As most loans come from banks, Canadians might not be aware that they are getting ripped off
The lowest mortgage rates offered by the country’s leading banks are uniformly higher-priced than those available from alternative lenders, according to a new analysis by online comparison portal LowestRates.ca.
Combined with the fact that Canada’s “Big Six” banks account for a vast majority of the national mortgage market, the situation is contributing to a significant portion of consumers’ fiscal grief – and they might not even realize it.
“Brokers and smaller lenders often drop their rates first to be more competitive, and banks are slower to implement changes because they know they own the market,” LowestRates.ca CEO and co-founder Justin Thouin said.
“This will only change when Canadians realize they’re being overcharged and begin to shift away from the banks, and that will only happen as we increase awareness about the alternative market.

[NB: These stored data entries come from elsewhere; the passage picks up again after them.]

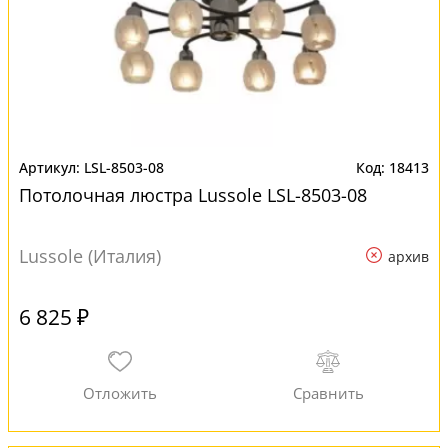
LSL-8503-08
18413
Потолочная люстра Lussole LSL-8503-08
Lussole (Италия)
архив
6 825 ₽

The best deals are found online, not in your family’s legacy bank branch.”
Read more: Alternative financing increasingly popular in Ottawa
For instance, in January, RBC cut its 5-year fixed-rate mortgage to 3.74%, but LowestRates.ca found that the best currently available 5-year fixed-rate term in the non-bank lending market boasts of a 3.23% rate.
“The big banks never offer the lowest posted rates on the market, but Canadians aren’t spending enough time researching rates before signing their mortgages, and that’s potentially costing them thousands of dollars a year,” Thouin warned.